Il ne faut pas se hâter cependant de crier victoire : le fléau décroît chaque jour, mais dure encore, et on ne peut malheureusement contester la nécessité de mesures exceptionnelles pour le combattre énergiquement. Ces rigueurs ont diminué toutefois sous le commandement du général La Marmora; l’on n’a plus fusillé, depuis son avènement, que les brigands pris les armes à la main, et le parlement italien, en exigeant la formation de conseils de guerre appelés à juger tous les prisonniers, a fort diminué le nombre des condamnations capitales[2]. Tout porte à croire que le système des jugemens militaires sera bientôt abandonné. C’est à la cause permanente du mal qu’il importe de s’attaquer, si l’on veut abréger la lutte, et pour atteindre ce but il faut autre chose qu’une vaillante armée et une répression vigoureuse; il faut une œuvre de civilisation et de moralisation que l’unité italienne est seule capable d’accomplir. La misère, l’ignorance, voilà ses véritables ennemis, et c’est à l’Italie seule qu’il appartient de les détruire. Pourquoi n’a-t-elle point réussi encore dans l’œuvre commencée? Essayons de l’expliquer.
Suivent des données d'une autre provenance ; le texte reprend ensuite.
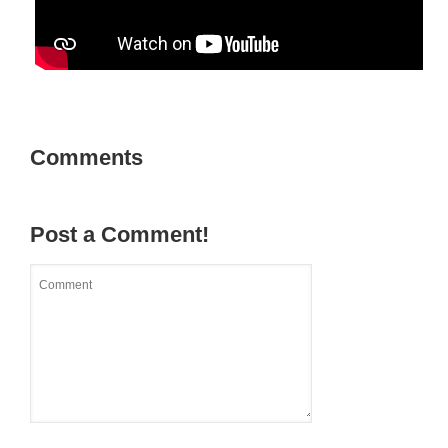
Comments
Post a Comment!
Lorsqu’il s’établit à Naples, à la fin de 1860, le gouvernement italien se trouva fort embarrassé. Il succédait à une révolution inachevée qu’il devait à la fois arrêter et accomplir. Cette œuvre double, qu’il poursuivit longtemps à travers toute sorte de difficultés et de trop visibles perplexités, l’empêcha de trouver d’un côté ou de l’autre un appui solide, et souleva contre lui le parti de l’action et celui de la réaction. Ce n’est pas tout, et il y eut un motif plus sérieux de mécontentement chez les populations méridionales, qui virent bientôt une sorte de malentendu dans le plébiscite. Les Italiens et les Napolitains ne s’étaient pas compris. Les Napolitains avaient vu dans Garibaldi un sauveur qui venait les affranchir des Bourbons et leur apporter la liberté et le bien-être. Les Italiens suivaient une idée patriotique rêvée dès le moyen âge, dès l’anti-

  1. Victor-Emmanuel, qui est venu l’inaugurer solennellement, a pu traverser toutes les provinces les plus ravagées l’an dernier sans rencontrer un seul malfaiteur embusqué dans les bois pour l’attendre. Du Tronto jusqu’à Naples, le chemin parcouru par le cortège royal était peuplé comme une rue immense, et des groupes de paysans armés s’y montraient à chaque pas. Les ministres étrangers qui étaient du voyage regardaient avec surprise, et peut-être même avec un peu d’inquiétude, ces milliers de fusils qui auraient pu partir par mégarde ou en signe de joie et envoyer une grêle de balles dans la voiture du souverain. Il n’arriva rien de pareil, et d’un bout à l’autre de ce pays de brigands les multitudes armées s’écrièrent d’une seule voix, presque sans interruption : « Vive Victor-Emmanuel! vive l’Italie! »
  2. Le rapport de M. Massari compte 1,038 exécutions depuis l’explosion du brigandage.